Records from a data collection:
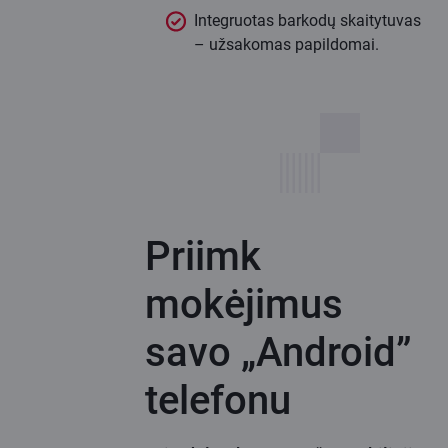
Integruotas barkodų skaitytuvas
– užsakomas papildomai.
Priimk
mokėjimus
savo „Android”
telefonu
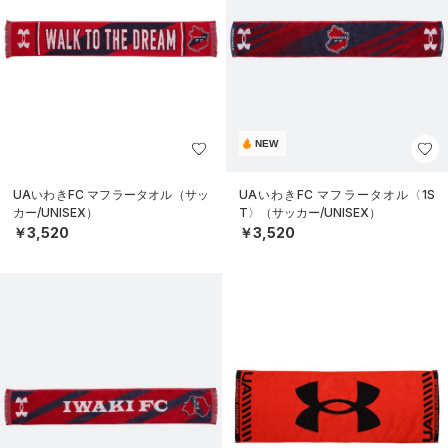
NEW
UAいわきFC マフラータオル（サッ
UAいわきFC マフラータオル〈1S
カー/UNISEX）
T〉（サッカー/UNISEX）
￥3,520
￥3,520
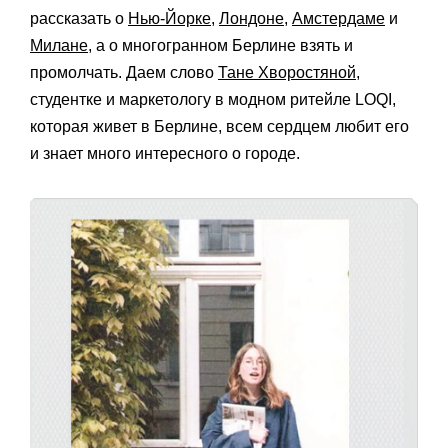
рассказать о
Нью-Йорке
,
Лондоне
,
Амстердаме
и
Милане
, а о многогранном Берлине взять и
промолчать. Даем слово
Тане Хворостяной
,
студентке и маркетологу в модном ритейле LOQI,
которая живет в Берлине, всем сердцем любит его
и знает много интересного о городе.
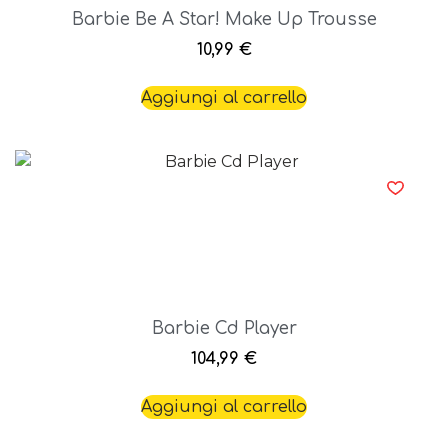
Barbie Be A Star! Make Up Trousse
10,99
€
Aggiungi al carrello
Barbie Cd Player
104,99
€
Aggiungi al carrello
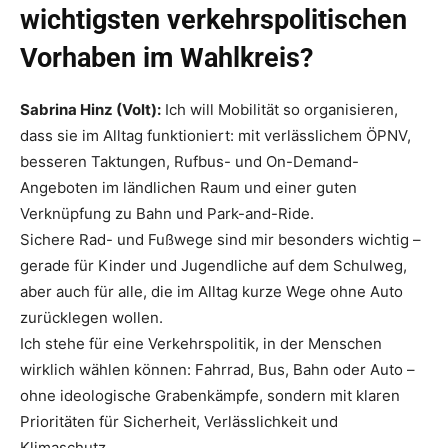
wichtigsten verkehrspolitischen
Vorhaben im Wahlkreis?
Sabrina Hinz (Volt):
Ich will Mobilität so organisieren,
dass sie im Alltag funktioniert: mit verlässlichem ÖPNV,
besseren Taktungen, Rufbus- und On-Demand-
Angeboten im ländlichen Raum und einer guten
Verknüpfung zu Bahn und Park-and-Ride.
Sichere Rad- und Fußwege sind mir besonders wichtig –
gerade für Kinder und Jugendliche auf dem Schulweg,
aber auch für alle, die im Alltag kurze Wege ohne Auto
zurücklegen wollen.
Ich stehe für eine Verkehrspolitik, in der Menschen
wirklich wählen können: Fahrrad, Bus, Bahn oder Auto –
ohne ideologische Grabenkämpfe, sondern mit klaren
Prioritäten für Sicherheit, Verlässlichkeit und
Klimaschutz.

...

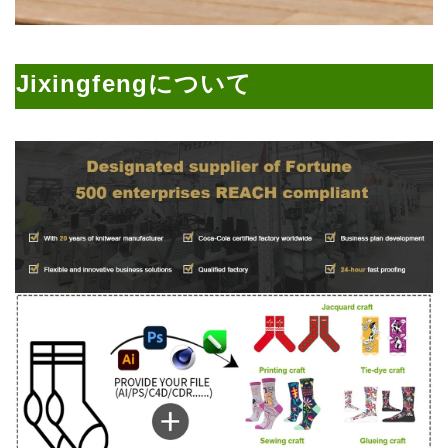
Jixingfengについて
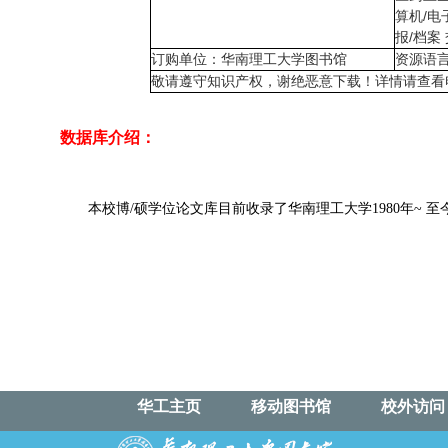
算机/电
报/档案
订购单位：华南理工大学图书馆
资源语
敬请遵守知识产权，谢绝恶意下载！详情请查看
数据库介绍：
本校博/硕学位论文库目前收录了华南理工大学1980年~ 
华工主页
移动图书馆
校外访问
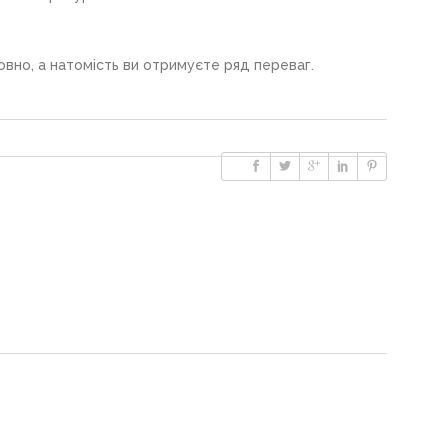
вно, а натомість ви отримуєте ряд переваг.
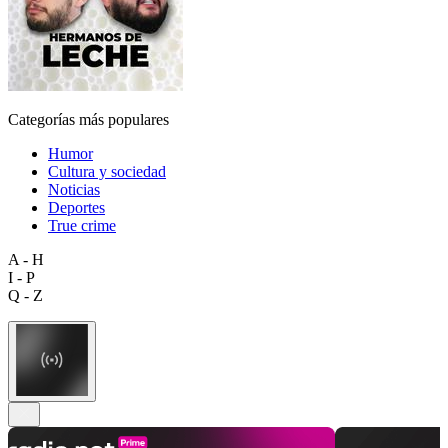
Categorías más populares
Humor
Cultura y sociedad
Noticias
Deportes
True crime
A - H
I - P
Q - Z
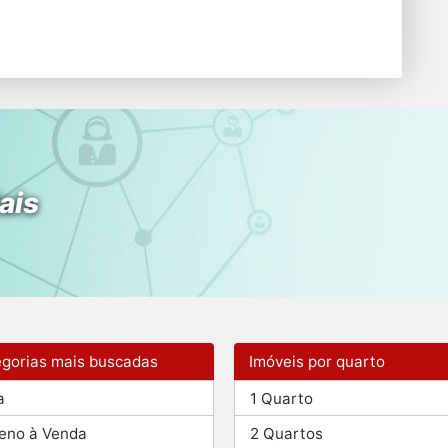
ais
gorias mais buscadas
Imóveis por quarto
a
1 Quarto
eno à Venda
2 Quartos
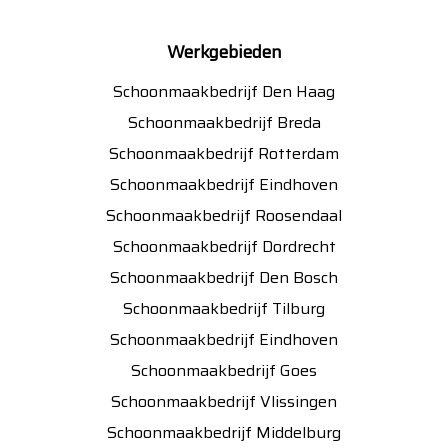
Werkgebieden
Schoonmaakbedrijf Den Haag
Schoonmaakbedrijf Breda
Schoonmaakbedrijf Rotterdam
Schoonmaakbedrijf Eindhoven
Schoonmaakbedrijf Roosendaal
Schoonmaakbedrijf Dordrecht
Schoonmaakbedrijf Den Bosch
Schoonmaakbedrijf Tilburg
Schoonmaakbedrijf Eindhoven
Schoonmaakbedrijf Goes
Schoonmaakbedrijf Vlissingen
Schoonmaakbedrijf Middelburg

--

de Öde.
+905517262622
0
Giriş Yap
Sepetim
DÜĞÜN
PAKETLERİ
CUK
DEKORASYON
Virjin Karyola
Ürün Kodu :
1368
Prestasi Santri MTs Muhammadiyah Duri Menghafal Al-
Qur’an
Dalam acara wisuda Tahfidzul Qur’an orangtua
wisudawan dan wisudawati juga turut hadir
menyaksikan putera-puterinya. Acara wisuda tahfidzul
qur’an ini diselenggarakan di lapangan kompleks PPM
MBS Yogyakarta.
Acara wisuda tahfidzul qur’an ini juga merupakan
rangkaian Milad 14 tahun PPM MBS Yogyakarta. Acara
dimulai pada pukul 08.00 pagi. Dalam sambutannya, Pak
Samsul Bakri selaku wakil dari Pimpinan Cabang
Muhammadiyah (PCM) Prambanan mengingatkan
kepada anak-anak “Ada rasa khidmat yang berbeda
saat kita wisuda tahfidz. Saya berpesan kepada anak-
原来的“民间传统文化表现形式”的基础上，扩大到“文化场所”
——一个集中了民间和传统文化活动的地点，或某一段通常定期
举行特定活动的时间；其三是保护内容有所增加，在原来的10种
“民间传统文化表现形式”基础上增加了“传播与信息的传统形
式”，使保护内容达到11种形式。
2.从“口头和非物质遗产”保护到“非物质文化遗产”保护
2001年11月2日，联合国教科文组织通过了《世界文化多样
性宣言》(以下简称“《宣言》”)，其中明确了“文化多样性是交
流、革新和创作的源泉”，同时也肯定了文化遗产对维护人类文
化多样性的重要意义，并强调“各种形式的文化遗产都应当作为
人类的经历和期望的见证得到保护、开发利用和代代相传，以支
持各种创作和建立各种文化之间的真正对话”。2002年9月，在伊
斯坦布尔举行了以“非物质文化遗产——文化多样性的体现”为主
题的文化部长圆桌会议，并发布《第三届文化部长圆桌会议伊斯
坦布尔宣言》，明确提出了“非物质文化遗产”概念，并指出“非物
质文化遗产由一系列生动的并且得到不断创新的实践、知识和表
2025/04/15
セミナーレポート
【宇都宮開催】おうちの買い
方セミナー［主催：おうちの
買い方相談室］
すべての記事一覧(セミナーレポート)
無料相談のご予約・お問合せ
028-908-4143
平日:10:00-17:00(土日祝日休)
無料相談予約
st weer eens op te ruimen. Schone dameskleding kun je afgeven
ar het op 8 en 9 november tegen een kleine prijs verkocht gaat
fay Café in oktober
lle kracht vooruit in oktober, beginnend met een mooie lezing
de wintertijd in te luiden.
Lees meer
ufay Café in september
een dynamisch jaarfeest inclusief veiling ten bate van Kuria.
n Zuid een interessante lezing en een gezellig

= Exercise goal =
Please report, as a bare number, how many lines of the data contain the word "Schoonmaakbedrijf".

= Solution to the exercise =
12